Black girl magic has just been further actualized with the new Marvel superhero Lunella Lafayette, who goes by Moon Girl. Lafayette is a new take on a 1978 Marvel comic Devil Dinosaur that involved the adventures of a red Tyrannosaurus Rex and a young caveman-like boy known as Moon Boy. Today, Lafayatte may take over the Moon-child role but there’s nothing cave-ish about her. The new Moon Girl is an African American pre-teen genius.
Entertainment Weekly reports Moon Girl will be similar to an inspector gadget, but even more clever due to her “unpredictable alien DNA.”
Moon Girl and Devil Dinosaur were brought to life when Marvel’s team of creatives realized they did not have many books and characters that appealed to all age groups. The unlikely duo of dinosaur and girl genius will seek adventures across the concrete jungle of New York City.
“Generally, we’re skewing a little bit older with a lot of our titles and we wanted to create something that adults and kids could really love, like a Pixar feel. That’s where the tone jumped off for us,” said Emily Shaw, Marvel’s assistant editor.
However, it isn’t the age group we’re thrilled about – it’s the representation of a black girl superhero that has excitement over the new comic growing. Nancy Bustos, the artist behind the new superhero, spoke on her excitement of seeing the representation come to life.

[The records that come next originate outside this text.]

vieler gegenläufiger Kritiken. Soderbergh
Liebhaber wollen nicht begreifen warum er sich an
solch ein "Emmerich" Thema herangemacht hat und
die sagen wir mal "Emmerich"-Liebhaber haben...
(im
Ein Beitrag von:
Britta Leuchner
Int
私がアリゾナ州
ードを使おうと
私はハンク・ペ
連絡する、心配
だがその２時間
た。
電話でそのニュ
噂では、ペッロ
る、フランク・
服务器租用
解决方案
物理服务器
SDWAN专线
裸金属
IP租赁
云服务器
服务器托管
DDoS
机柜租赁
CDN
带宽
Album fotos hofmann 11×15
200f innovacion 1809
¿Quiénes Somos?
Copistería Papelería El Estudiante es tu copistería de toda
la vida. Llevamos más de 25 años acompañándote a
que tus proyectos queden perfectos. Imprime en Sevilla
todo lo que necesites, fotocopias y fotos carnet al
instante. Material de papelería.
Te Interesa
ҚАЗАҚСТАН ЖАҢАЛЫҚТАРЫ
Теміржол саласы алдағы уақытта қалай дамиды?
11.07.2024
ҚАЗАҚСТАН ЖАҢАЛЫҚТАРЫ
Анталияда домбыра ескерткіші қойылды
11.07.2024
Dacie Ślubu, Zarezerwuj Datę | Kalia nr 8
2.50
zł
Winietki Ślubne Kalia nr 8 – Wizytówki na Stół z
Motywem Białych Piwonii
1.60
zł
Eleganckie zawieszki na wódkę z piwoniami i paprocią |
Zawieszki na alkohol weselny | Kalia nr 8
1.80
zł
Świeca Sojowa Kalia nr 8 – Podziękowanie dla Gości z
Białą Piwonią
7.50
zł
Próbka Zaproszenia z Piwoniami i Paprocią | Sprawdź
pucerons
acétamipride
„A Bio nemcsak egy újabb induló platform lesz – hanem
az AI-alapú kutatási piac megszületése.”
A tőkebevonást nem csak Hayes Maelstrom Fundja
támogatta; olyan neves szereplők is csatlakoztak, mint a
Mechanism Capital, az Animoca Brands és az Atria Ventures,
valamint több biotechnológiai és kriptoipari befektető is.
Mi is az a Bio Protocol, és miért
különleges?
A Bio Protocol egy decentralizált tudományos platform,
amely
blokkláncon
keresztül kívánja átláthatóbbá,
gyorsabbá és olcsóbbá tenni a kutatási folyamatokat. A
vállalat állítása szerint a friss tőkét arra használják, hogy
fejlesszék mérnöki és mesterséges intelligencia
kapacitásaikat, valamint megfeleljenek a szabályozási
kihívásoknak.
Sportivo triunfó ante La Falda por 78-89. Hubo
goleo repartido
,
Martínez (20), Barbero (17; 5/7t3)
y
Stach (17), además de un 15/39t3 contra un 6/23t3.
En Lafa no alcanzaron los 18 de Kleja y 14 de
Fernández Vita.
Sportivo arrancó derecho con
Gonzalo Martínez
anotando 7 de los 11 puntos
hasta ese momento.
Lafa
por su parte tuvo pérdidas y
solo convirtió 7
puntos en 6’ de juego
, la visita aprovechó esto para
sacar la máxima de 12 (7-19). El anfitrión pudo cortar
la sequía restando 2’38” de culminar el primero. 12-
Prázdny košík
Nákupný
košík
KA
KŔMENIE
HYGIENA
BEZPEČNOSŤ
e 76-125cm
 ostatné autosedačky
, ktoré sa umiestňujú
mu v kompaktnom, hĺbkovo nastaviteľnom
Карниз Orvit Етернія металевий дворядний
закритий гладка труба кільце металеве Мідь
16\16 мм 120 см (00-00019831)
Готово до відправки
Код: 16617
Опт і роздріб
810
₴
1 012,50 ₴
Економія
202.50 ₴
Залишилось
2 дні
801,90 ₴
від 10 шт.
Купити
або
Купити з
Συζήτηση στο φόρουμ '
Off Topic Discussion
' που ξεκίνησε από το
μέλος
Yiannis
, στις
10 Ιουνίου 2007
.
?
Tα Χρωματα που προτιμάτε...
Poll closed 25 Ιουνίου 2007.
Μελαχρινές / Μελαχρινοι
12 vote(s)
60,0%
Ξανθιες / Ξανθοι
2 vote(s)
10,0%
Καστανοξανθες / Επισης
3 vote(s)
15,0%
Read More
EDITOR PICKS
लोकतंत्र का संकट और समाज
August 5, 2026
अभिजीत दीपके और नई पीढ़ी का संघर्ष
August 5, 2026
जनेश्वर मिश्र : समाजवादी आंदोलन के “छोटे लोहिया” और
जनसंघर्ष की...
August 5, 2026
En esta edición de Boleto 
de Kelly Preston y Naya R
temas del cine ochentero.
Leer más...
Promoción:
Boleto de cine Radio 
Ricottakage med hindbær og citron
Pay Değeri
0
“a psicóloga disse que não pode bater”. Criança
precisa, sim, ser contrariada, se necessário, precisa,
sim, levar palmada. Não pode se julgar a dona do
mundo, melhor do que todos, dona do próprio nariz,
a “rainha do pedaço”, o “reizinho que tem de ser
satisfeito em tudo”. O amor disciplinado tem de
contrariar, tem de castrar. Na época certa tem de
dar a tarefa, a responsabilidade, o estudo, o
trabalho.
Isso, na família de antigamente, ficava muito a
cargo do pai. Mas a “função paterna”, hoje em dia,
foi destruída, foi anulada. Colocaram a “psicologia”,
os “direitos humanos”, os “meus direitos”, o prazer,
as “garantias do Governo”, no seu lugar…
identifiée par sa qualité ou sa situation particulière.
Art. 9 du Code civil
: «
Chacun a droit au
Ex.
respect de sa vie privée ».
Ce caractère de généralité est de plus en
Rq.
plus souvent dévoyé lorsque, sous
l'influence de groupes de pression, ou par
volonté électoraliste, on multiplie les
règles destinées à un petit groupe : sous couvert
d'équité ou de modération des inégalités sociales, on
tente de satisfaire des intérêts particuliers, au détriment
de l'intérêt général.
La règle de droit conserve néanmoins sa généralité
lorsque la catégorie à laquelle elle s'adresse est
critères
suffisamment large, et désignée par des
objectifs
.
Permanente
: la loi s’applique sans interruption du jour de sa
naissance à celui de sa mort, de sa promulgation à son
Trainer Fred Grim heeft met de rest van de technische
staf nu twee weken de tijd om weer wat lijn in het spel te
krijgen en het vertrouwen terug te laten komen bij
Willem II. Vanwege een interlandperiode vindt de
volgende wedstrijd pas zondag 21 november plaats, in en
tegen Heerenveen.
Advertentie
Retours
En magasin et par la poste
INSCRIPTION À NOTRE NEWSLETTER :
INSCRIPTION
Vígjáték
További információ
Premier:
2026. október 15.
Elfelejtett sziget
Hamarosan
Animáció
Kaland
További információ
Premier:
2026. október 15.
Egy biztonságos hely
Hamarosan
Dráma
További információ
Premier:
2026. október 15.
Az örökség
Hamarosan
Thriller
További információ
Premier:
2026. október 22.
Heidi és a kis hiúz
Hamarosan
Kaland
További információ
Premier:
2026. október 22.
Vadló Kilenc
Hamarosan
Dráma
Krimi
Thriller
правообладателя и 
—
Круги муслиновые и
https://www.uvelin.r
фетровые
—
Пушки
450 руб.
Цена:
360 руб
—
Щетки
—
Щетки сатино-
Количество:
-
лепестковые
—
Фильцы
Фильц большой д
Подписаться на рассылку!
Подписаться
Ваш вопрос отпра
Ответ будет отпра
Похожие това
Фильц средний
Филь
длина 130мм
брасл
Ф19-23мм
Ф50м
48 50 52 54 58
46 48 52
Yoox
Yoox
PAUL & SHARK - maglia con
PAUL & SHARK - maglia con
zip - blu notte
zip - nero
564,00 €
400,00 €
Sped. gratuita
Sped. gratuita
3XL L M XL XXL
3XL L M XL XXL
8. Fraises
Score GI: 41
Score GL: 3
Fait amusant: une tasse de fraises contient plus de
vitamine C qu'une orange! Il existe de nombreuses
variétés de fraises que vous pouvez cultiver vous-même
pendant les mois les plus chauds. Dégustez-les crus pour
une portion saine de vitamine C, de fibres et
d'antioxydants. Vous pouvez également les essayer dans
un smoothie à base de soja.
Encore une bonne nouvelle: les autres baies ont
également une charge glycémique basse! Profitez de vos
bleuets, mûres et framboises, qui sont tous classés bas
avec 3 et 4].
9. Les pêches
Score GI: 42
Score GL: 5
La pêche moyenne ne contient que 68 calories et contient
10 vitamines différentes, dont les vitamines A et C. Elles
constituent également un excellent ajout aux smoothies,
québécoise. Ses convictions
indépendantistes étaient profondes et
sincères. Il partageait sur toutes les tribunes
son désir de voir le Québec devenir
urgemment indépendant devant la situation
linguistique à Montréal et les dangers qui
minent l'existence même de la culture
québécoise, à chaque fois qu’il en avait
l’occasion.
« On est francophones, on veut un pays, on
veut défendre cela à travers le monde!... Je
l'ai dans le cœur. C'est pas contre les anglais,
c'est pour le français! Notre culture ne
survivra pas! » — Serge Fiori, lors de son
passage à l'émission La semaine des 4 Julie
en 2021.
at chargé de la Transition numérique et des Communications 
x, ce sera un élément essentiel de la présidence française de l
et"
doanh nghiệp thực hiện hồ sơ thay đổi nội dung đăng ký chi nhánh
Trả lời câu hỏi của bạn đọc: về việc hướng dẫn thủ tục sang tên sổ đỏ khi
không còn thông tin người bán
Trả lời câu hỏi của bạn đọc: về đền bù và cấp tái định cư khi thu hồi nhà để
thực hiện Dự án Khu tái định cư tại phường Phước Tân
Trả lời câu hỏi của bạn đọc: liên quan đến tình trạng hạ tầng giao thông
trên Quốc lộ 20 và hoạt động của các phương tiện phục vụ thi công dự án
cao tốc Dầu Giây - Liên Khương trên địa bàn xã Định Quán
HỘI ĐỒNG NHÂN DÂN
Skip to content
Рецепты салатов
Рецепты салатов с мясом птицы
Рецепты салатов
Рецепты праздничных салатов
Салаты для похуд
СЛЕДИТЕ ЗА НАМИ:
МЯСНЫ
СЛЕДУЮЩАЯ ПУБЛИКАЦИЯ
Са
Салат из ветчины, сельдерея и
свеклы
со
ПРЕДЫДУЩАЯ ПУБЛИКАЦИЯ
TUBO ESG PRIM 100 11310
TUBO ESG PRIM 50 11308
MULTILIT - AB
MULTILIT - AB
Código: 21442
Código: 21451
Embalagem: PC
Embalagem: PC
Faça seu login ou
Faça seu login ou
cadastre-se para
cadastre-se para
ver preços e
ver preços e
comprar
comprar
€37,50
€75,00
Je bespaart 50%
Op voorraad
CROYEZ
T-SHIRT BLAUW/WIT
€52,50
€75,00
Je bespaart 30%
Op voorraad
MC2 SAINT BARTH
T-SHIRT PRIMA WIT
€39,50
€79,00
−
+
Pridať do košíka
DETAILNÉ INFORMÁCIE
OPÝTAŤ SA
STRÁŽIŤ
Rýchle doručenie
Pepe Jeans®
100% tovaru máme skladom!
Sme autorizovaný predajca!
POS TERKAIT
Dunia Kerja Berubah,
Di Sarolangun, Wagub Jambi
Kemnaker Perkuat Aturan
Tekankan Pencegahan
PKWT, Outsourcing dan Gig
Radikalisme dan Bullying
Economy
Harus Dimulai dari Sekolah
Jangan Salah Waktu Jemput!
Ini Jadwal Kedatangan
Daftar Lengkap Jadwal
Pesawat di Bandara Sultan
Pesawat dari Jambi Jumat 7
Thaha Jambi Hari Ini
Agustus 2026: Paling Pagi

“It’s great to be a part of the creation of something which can mean something special to so many people,” said Bustos who is Afro-Brazilian, Chilean, and Spanish.
Bustos can relate to growing up with a lack of characters that looked like her, “I myself have come up against this dilemma of finding few or no cultural references, especially in Spain,” she noted.
Independent publishers have diversified their characters for years, but it has taken mainstream media a bit longer to move the needle in diversification.
“It’s really important that the mainstream throws up new references like these, and it’s an honor to be a part of that change that Marvel is bringing to the comic book creative landscape,” said Shaw. “A greater number of readers are looking for characters they can identify with, and above all, with the aim that any reader, whatever their background or lifestyle, is capable of transcending their own identities to see themselves in a mirror of entertainment for 20 or 30 minutes without any difference.”
Moon Girl and Devil Dinosaur will shine light on the realities of pre-teen life and what it feels like growing up as an outsider. Moon Girl is a genius that not many quite understand (Black girls can already relate). Shaw described Moon Girl’s brain as working a little differently than the other kids her age, which was another selling point for the artist.
“…that idea of feeling sort of isolated and on your own during that very early time of life we thought was really compelling, and could really resonate with a lot of readers. That’s what really gave the story its heart at the beginning” highlighted Shaw.
Moon Girl and Devil Dinosaur will premiere this fall.